Sabtu, 18 Februari 2017

Cerita Mikrolet #1


Imah hari ini sedikit lebih manis.

Polesan bedak tabur murah yang dibeli di pasar kemarin dan seusap gincu merah muda bekas majikan membuat wajahnya lebih segar.
Pagi ini seperti biasa, Imah akan berangkat ke pasar membeli keperluan dapur, daster batik kuning miliknya tertiup angin sembari menunggu mikrolet biru nomor 6 lewat.

Satu...dua...tiga...

Sudah beberapa mikrolet biru nomor 6 yang lewat. Tapi tangan Imah tidak juga melambai untuk menghentikan satupun. 
Tidak, ya...karena Imah tidak menunggu pada mikrolet semata. Imah menunggu mikrolet dengan sosok supir yang sering terlihat memakai kacamata hitam dengan kumis  klimis tipisnya.

“Ah...itu Bang Ujang”, mata Imah begitu tajam melihat sebuah mikrolet melaju dengan kecepatan sedang kearahnya.

“Imah...”, si supir menyapa.

“Bang Ujang...”Imah menjawab sembari membuka pintu depan samping pak supir.

Mereka hanya saling mendelik satu sama lain dengan malu-malu. Tersenyum dengan dada yang berdegup kencang. 

Teringat seminggu yang lalu, ketika Imah kecopetan di pasar dan tidak punya uang untuk ongkos angkutan umum. Ujang yang saat itu sedang minum kopi di samping mikrolet birunya menawari untuk mengantar sampai ke depan kompleks perumahan majikannya. Awalnya Imah takut, tapi senyuman dan ramahnya mata dibalik kacamata hitam necis Ujang membuatnya takluk.

Dan kini sudah tiga kali perjalanan pulang pergi pasar, Imah menggunakan mikrolet Ujang. Awalnya sebagai bentuk terima kasih Imah. 
Tapi sepertinya... kini Imah dan Ujang telah memiliki maksud yang lain.

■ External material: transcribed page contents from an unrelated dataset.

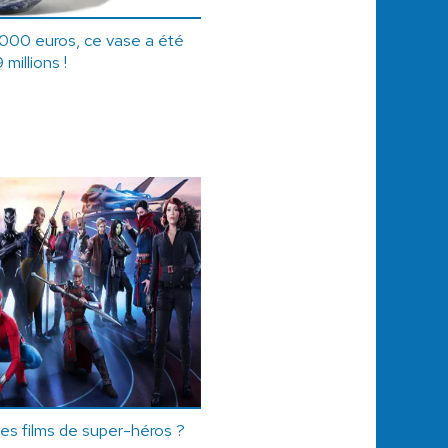
000 euros, ce vase a été
 millions !
les films de super-héros ?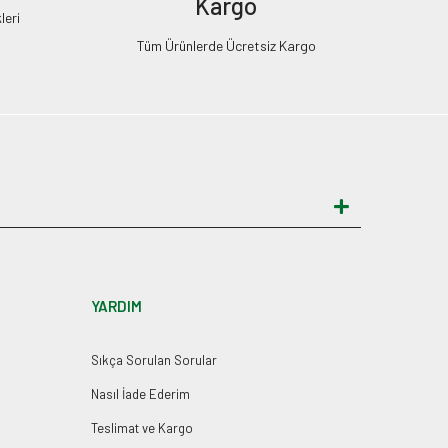
Kargo
leri
Tüm Ürünlerde Ücretsiz Kargo
YARDIM
Sıkça Sorulan Sorular
Nasıl İade Ederim
Teslimat ve Kargo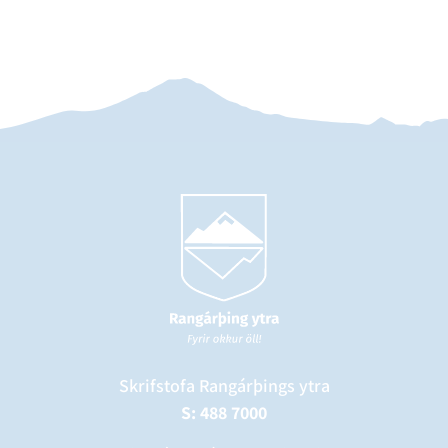
Skrifstofa Rangárþings ytra
S: 488 7000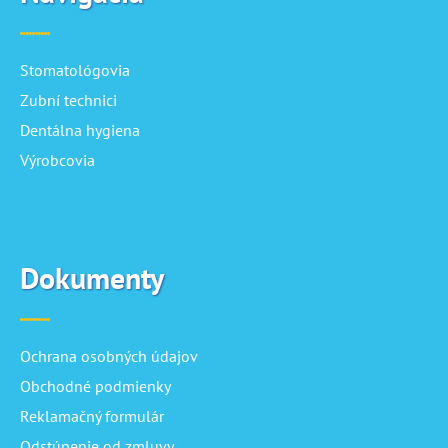
Stomatológovia
Zubní technici
Dentálna hygiena
Výrobcovia
Dokumenty
Ochrana osobných údajov
Obchodné podmienky
Reklamačný formulár
Odstúpenie od zmluvy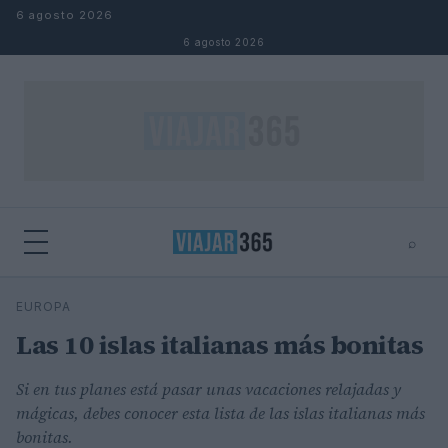
Saltar al contenido
6 agosto 2026
6 agosto 2026
⌕
⌕
×
EUROPA
Buscar
Las 10 islas italianas más bonitas
Si en tus planes está pasar unas vacaciones relajadas y
mágicas, debes conocer esta lista de las islas italianas más
bonitas.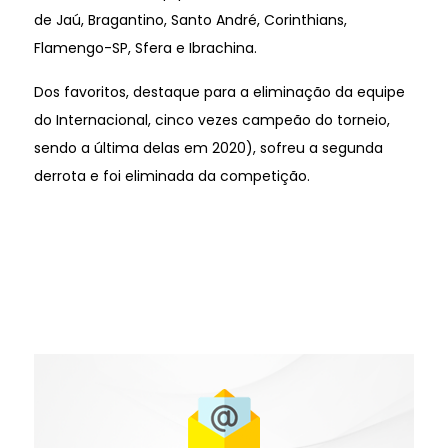
de Jaú, Bragantino, Santo André, Corinthians,
Flamengo-SP, Sfera e Ibrachina.
Dos favoritos, destaque para a eliminação da equipe
do Internacional, cinco vezes campeão do torneio,
sendo a última delas em 2020), sofreu a segunda
derrota e foi eliminada da competição.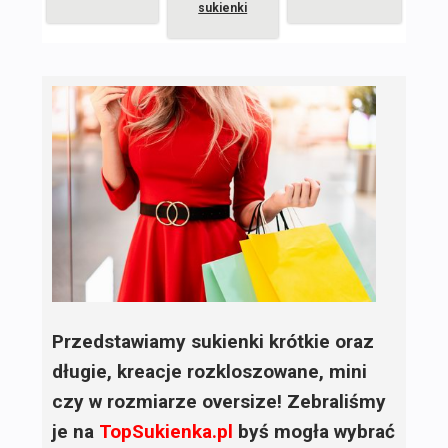
sukienki
Przedstawiamy sukienki krótkie oraz
długie, kreacje rozkloszowane, mini
czy w rozmiarze oversize! Zebraliśmy
je na
TopSukienka.pl
byś mogła wybrać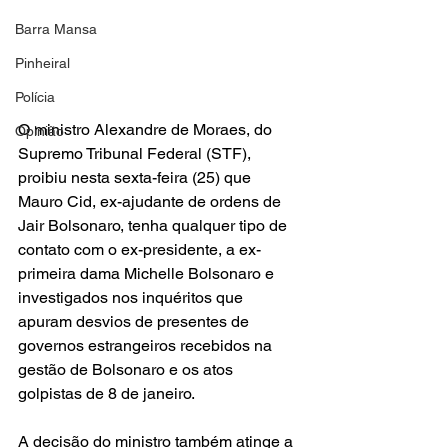
Barra Mansa
Pinheiral
Polícia
O ministro Alexandre de Moraes, do 
Opinião
Supremo Tribunal Federal (STF), 
proibiu nesta sexta-feira (25) que 
Mauro Cid, ex-ajudante de ordens de 
Jair Bolsonaro, tenha qualquer tipo de 
contato com o ex-presidente, a ex-
primeira dama Michelle Bolsonaro e 
investigados nos inquéritos que 
apuram desvios de presentes de 
governos estrangeiros recebidos na 
gestão de Bolsonaro e os atos 
golpistas de 8 de janeiro. 
A decisão do ministro também atinge a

Ujang sudah tahu kearah mana Imah akan pergi. Pun Imah, mempercayakan tujuannya kepada orang yang sedang memegang kemudi.
Tanpa kata sampai tujuan, Imah turun dan hendak membayar.

“Tidak usah neng...”, si supir menolak.

“Ah..jangan Bang, Eneng kan numpang mobil sampai ke pasar...”, Imah sedikit pelan berbicara – malu dengan penumpang di belakang.

Tapi Ujang bersikeras, menolak.

“Ga usah Neng, besok...abang jemput lagi ya di tempat tadi...”, Ujang menurunkan kacamata hitamnya sembari mengedipkan satu matanya. 

Mulai berani genit. 

Demi melihat hal itu, Imah langsung memerah pipinya, ia makin malu. 

Tapi senang. 

Dan mengangguk takzim.

“Iya bang...terima kasih sebelumnya...”, tanpa menunggu jawaban si Imah langsung balik badan masuk ke dalam pasar. 

Sesekali berbalik ke arah mikrolet biru dan mendapati supirnya yang masih memandangi dari jauh.

Dalam hati Ujang berkata, “cantik sekali Imah pakai daster itu...”.